:: EXERCISE GOAL ::
Report each line of the material below where the word "scrollbar" can be found.

((

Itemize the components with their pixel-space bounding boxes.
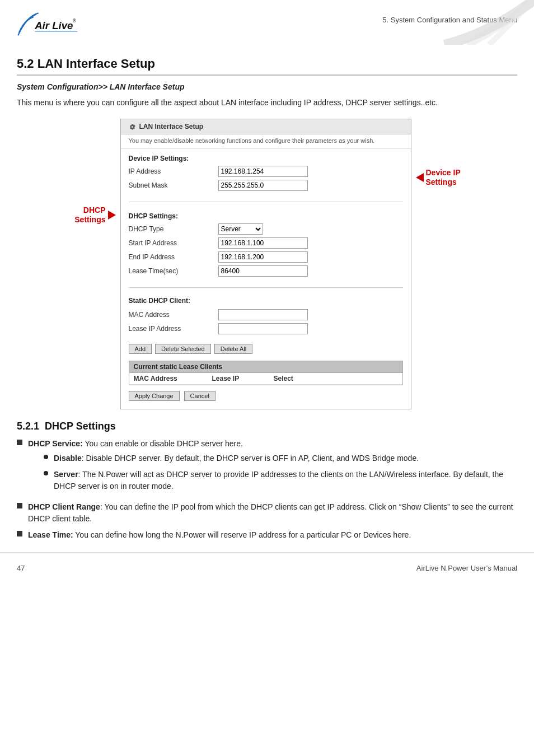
sub-bullet-disable: Disable: Disable DHCP server. By default… [44,452,517,464]
add-button[interactable]: Add [129,344,152,354]
sub-bullet-server: Server: The N.Power will act as DHCP ser… [44,469,517,492]
apply-row: Apply Change Cancel [121,385,411,402]
footer: 47 AirLive N.Power User’s Manual [0,552,534,584]
clients-table-header: MAC Address Lease IP Select [129,373,402,385]
mac-address-input[interactable] [218,309,308,320]
dhcp-settings-section: 5.2.1 DHCP Settings DHCP Service: You ca… [17,421,517,541]
dhcp-callout: DHCP Settings [74,206,115,225]
arc-decoration [355,0,534,45]
circle-bullet-icon [44,471,48,475]
lan-interface-panel: LAN Interface Setup You may enable/disab… [120,119,411,409]
action-buttons: Add Delete Selected Delete All [121,340,411,357]
mac-address-row: MAC Address [129,309,403,320]
dhcp-type-select[interactable]: Disable Server Client [218,223,263,235]
panel-subtitle: You may enable/disable networking functi… [121,134,411,149]
device-ip-arrow [416,173,424,182]
section-heading: 5.2 LAN Interface Setup [17,57,517,76]
start-ip-input[interactable] [218,237,308,249]
logo-area: Air Live ® [17,10,78,41]
square-bullet-icon [17,531,22,536]
end-ip-row: End IP Address [129,251,403,263]
clients-table: MAC Address Lease IP Select [129,373,403,385]
sub-bullets-dhcp-service: Disable: Disable DHCP server. By default… [44,452,517,492]
manual-title: AirLive N.Power User’s Manual [416,564,517,572]
intro-text: This menu is where you can configure all… [17,97,517,109]
static-dhcp-label: Static DHCP Client: [121,292,411,307]
svg-text:®: ® [73,18,77,24]
cancel-button[interactable]: Cancel [184,391,216,401]
dhcp-arrow [108,211,116,220]
circle-bullet-icon [44,455,48,459]
delete-selected-button[interactable]: Delete Selected [155,344,211,354]
bullet-dhcp-client-range: DHCP Client Range: You can define the IP… [17,501,517,525]
gear-icon [129,123,136,130]
breadcrumb: System Configuration>> LAN Interface Set… [17,82,517,91]
dhcp-section-heading: 5.2.1 DHCP Settings [17,421,517,432]
airlive-logo: Air Live ® [17,10,78,41]
square-bullet-icon [17,440,22,445]
svg-text:Air Live: Air Live [34,20,73,31]
bullet-lease-time: Lease Time: You can define how long the … [17,529,517,541]
end-ip-input[interactable] [218,251,308,263]
dhcp-type-row: DHCP Type Disable Server Client [129,223,403,235]
page-number: 47 [17,564,25,572]
ip-address-input[interactable] [218,166,308,177]
section-title: 5.2 LAN Interface Setup [17,57,517,71]
apply-change-button[interactable]: Apply Change [129,391,180,401]
device-ip-group: Device IP Settings: IP Address Subnet Ma… [121,149,411,197]
square-bullet-icon [17,503,22,508]
subnet-mask-row: Subnet Mask [129,180,403,191]
lease-time-row: Lease Time(sec) [129,265,403,277]
start-ip-row: Start IP Address [129,237,403,249]
device-ip-callout: Device IP Settings [416,168,461,187]
ui-area: DHCP Settings LAN Interface Setup You ma… [17,119,517,409]
bullet-dhcp-service: DHCP Service: You can enable or disable … [17,438,517,497]
delete-all-button[interactable]: Delete All [214,344,252,354]
lease-time-input[interactable] [218,265,308,277]
ip-address-row: IP Address [129,166,403,177]
panel-title: LAN Interface Setup [121,119,411,134]
subnet-mask-input[interactable] [218,180,308,191]
lease-ip-row: Lease IP Address [129,323,403,334]
static-dhcp-group: MAC Address Lease IP Address [121,307,411,340]
lease-ip-address-input[interactable] [218,323,308,334]
clients-header: Current static Lease Clients [129,361,403,373]
dhcp-group: DHCP Settings: DHCP Type Disable Server … [121,207,411,283]
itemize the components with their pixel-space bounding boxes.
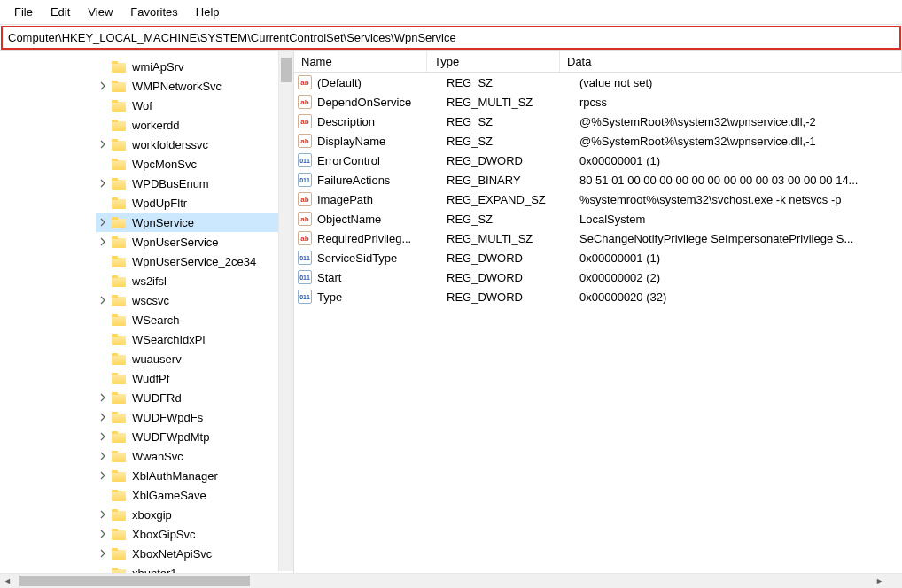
tree-item[interactable]: workerdd bbox=[96, 115, 293, 135]
tree-item[interactable]: ws2ifsl bbox=[96, 271, 293, 290]
string-value-icon: ab bbox=[298, 231, 312, 245]
binary-value-icon: 011 bbox=[298, 173, 312, 187]
value-data: 0x00000001 (1) bbox=[579, 154, 902, 167]
value-row[interactable]: ab(Default)REG_SZ(value not set) bbox=[294, 73, 902, 92]
tree-vertical-scrollbar[interactable] bbox=[278, 51, 293, 571]
tree-item[interactable]: Wof bbox=[96, 96, 293, 115]
tree-item[interactable]: XboxNetApiSvc bbox=[96, 544, 293, 563]
tree-horizontal-scrollbar[interactable]: ◄ ► bbox=[0, 573, 902, 588]
tree-item[interactable]: XboxGipSvc bbox=[96, 524, 293, 544]
column-header-name[interactable]: Name bbox=[294, 51, 427, 72]
tree-item[interactable]: WUDFRd bbox=[96, 388, 293, 407]
values-body: ab(Default)REG_SZ(value not set)abDepend… bbox=[294, 73, 902, 306]
value-row[interactable]: 011ErrorControlREG_DWORD0x00000001 (1) bbox=[294, 151, 902, 170]
chevron-right-icon[interactable] bbox=[96, 468, 110, 483]
tree-item-label: WMPNetworkSvc bbox=[129, 79, 224, 94]
tree-item[interactable]: XblAuthManager bbox=[96, 466, 293, 485]
value-row[interactable]: 011ServiceSidTypeREG_DWORD0x00000001 (1) bbox=[294, 248, 902, 267]
tree-item-label: wmiApSrv bbox=[129, 59, 187, 74]
chevron-right-icon[interactable] bbox=[96, 546, 110, 561]
menubar: File Edit View Favorites Help bbox=[0, 0, 902, 25]
chevron-right-icon[interactable] bbox=[96, 293, 110, 307]
tree-item[interactable]: workfolderssvc bbox=[96, 135, 293, 154]
chevron-right-icon[interactable] bbox=[96, 137, 110, 151]
tree-item[interactable]: WPDBusEnum bbox=[96, 174, 293, 193]
tree-item-label: XblAuthManager bbox=[129, 468, 221, 484]
tree-item[interactable]: wuauserv bbox=[96, 349, 293, 368]
tree-item[interactable]: WudfPf bbox=[96, 368, 293, 388]
tree-item[interactable]: WSearch bbox=[96, 310, 293, 329]
tree-item[interactable]: WpnUserService_2ce34 bbox=[96, 251, 293, 271]
value-row[interactable]: abDescriptionREG_SZ@%SystemRoot%\system3… bbox=[294, 112, 902, 131]
chevron-right-icon[interactable] bbox=[96, 215, 110, 229]
value-type: REG_DWORD bbox=[447, 154, 579, 167]
tree-item[interactable]: wmiApSrv bbox=[96, 57, 293, 76]
value-name: ErrorControl bbox=[317, 154, 447, 167]
scroll-right-button[interactable]: ► bbox=[872, 574, 887, 588]
value-row[interactable]: abImagePathREG_EXPAND_SZ%systemroot%\sys… bbox=[294, 190, 902, 209]
value-row[interactable]: 011TypeREG_DWORD0x00000020 (32) bbox=[294, 287, 902, 306]
value-row[interactable]: 011FailureActionsREG_BINARY80 51 01 00 0… bbox=[294, 170, 902, 190]
value-data: @%SystemRoot%\system32\wpnservice.dll,-1 bbox=[579, 135, 902, 148]
folder-icon bbox=[112, 139, 126, 151]
tree-item-label: WSearchIdxPi bbox=[129, 332, 207, 347]
tree-panel: wmiApSrvWMPNetworkSvcWofworkerddworkfold… bbox=[0, 51, 294, 586]
value-row[interactable]: abRequiredPrivileg...REG_MULTI_SZSeChang… bbox=[294, 228, 902, 248]
values-header: Name Type Data bbox=[294, 51, 902, 73]
folder-icon bbox=[112, 373, 126, 384]
tree-item[interactable]: wscsvc bbox=[96, 290, 293, 310]
chevron-right-icon[interactable] bbox=[96, 410, 110, 424]
tree-item[interactable]: WpnUserService bbox=[96, 232, 293, 251]
value-data: rpcss bbox=[579, 96, 902, 109]
chevron-right-icon[interactable] bbox=[96, 429, 110, 444]
value-name: FailureActions bbox=[317, 174, 447, 187]
value-name: DisplayName bbox=[317, 135, 447, 148]
chevron-right-icon[interactable] bbox=[96, 235, 110, 249]
binary-value-icon: 011 bbox=[298, 251, 312, 265]
tree-item[interactable]: WpnService bbox=[96, 213, 293, 232]
folder-icon bbox=[112, 353, 126, 365]
tree-item[interactable]: WpcMonSvc bbox=[96, 154, 293, 174]
folder-icon bbox=[112, 451, 126, 462]
chevron-right-icon[interactable] bbox=[96, 527, 110, 541]
tree-item-label: WpnUserService bbox=[129, 235, 222, 250]
scrollbar-thumb[interactable] bbox=[19, 576, 250, 586]
value-row[interactable]: abDependOnServiceREG_MULTI_SZrpcss bbox=[294, 92, 902, 112]
tree-item-label: Wof bbox=[129, 98, 155, 113]
folder-icon bbox=[112, 392, 126, 404]
menu-favorites[interactable]: Favorites bbox=[121, 3, 186, 21]
menu-file[interactable]: File bbox=[5, 3, 42, 21]
folder-icon bbox=[112, 61, 126, 73]
tree-item[interactable]: WSearchIdxPi bbox=[96, 329, 293, 349]
scrollbar-thumb[interactable] bbox=[281, 58, 292, 82]
tree-item[interactable]: WwanSvc bbox=[96, 446, 293, 466]
chevron-right-icon[interactable] bbox=[96, 176, 110, 190]
folder-icon bbox=[112, 431, 126, 443]
folder-icon bbox=[112, 295, 126, 306]
chevron-right-icon[interactable] bbox=[96, 507, 110, 522]
tree-item[interactable]: WUDFWpdFs bbox=[96, 407, 293, 427]
tree-item[interactable]: xboxgip bbox=[96, 505, 293, 524]
tree-item[interactable]: WpdUpFltr bbox=[96, 193, 293, 213]
value-row[interactable]: 011StartREG_DWORD0x00000002 (2) bbox=[294, 267, 902, 287]
chevron-right-icon[interactable] bbox=[96, 449, 110, 463]
tree-item-label: WPDBusEnum bbox=[129, 176, 212, 191]
menu-view[interactable]: View bbox=[79, 3, 121, 21]
tree-item[interactable]: WUDFWpdMtp bbox=[96, 427, 293, 446]
chevron-right-icon[interactable] bbox=[96, 79, 110, 93]
tree-item[interactable]: WMPNetworkSvc bbox=[96, 76, 293, 96]
column-header-data[interactable]: Data bbox=[560, 51, 902, 72]
folder-icon bbox=[112, 548, 126, 560]
tree-item[interactable]: XblGameSave bbox=[96, 485, 293, 505]
value-row[interactable]: abObjectNameREG_SZLocalSystem bbox=[294, 209, 902, 228]
chevron-right-icon[interactable] bbox=[96, 391, 110, 405]
tree-item-label: WUDFWpdFs bbox=[129, 410, 206, 425]
value-data: 0x00000020 (32) bbox=[579, 290, 902, 304]
address-bar[interactable]: Computer\HKEY_LOCAL_MACHINE\SYSTEM\Curre… bbox=[1, 26, 901, 50]
value-row[interactable]: abDisplayNameREG_SZ@%SystemRoot%\system3… bbox=[294, 131, 902, 151]
column-header-type[interactable]: Type bbox=[427, 51, 560, 72]
scroll-left-button[interactable]: ◄ bbox=[0, 574, 15, 588]
menu-edit[interactable]: Edit bbox=[42, 3, 79, 21]
value-data: SeChangeNotifyPrivilege SeImpersonatePri… bbox=[579, 232, 902, 245]
menu-help[interactable]: Help bbox=[187, 3, 229, 21]
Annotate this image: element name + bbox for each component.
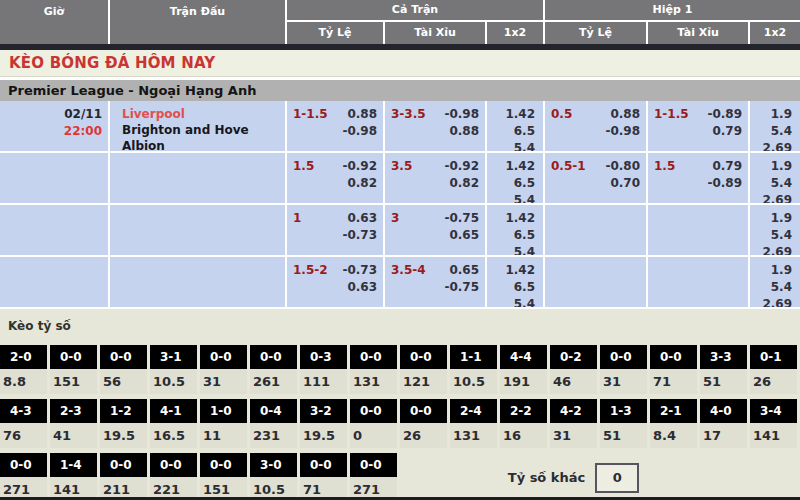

))

:: RESPONSE ::
tree-vertical-scrollbar[interactable] bbox=[278, 51, 293, 571]
tree-horizontal-scrollbar[interactable]: ◄ ► bbox=[0, 573, 902, 588]
scrollbar-thumb[interactable] bbox=[19, 576, 250, 586]
scrollbar-thumb[interactable] bbox=[281, 58, 292, 82]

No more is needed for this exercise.